- Description of the task: List all lines of the data that include the string "news".
===
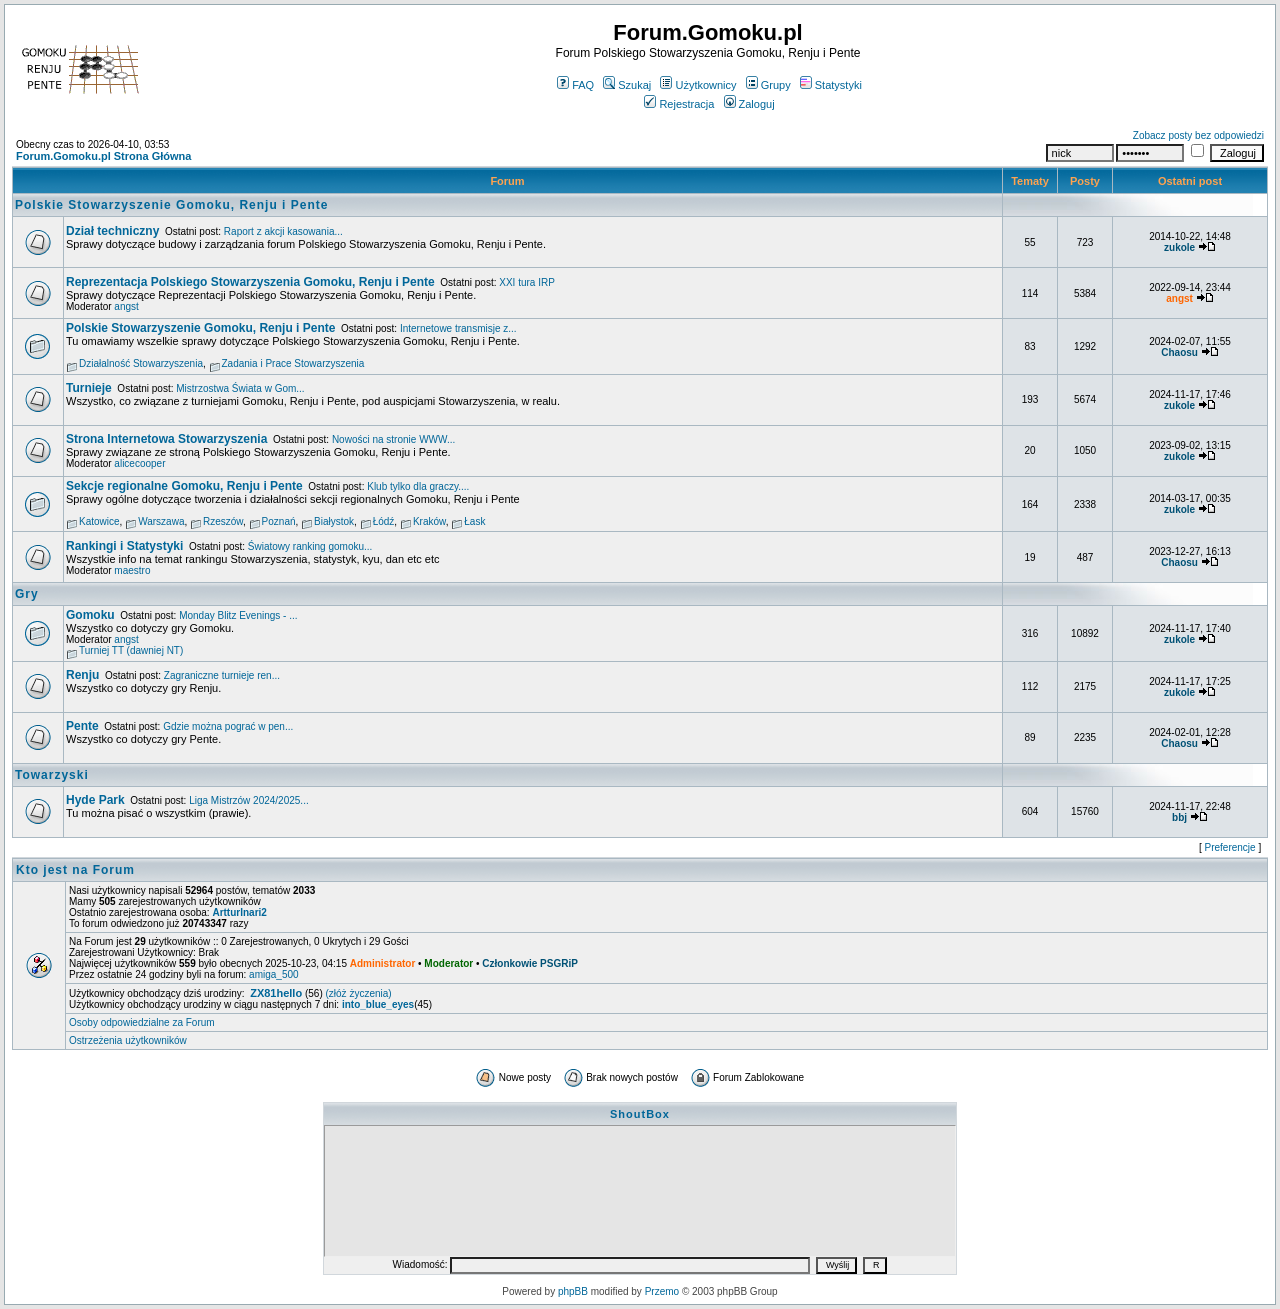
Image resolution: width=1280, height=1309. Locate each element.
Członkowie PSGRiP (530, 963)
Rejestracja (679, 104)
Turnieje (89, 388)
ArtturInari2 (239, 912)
===
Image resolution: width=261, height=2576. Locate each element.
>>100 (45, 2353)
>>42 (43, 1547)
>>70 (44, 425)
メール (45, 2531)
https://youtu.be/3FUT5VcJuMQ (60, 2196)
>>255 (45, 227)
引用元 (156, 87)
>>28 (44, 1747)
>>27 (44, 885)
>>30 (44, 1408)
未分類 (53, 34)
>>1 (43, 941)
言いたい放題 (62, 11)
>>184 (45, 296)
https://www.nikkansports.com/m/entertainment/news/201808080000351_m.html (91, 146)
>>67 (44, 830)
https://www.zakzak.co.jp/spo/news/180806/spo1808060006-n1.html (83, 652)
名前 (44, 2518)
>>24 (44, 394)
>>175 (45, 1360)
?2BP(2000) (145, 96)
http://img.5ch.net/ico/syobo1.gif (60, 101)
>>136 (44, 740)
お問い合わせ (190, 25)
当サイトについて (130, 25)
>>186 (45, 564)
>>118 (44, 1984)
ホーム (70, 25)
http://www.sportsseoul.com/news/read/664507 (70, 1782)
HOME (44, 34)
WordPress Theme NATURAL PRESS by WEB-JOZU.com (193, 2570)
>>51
===
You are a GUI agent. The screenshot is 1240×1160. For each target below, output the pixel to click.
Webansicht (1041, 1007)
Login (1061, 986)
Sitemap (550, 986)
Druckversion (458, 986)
===
- Response:
https://www.nikkansports.com/m/entertainment/news/201808080000351_m.html (91, 146)
https://www.zakzak.co.jp/spo/news/180806/spo1808060006-n1.html (83, 652)
http://www.sportsseoul.com/news/read/664507 (70, 1782)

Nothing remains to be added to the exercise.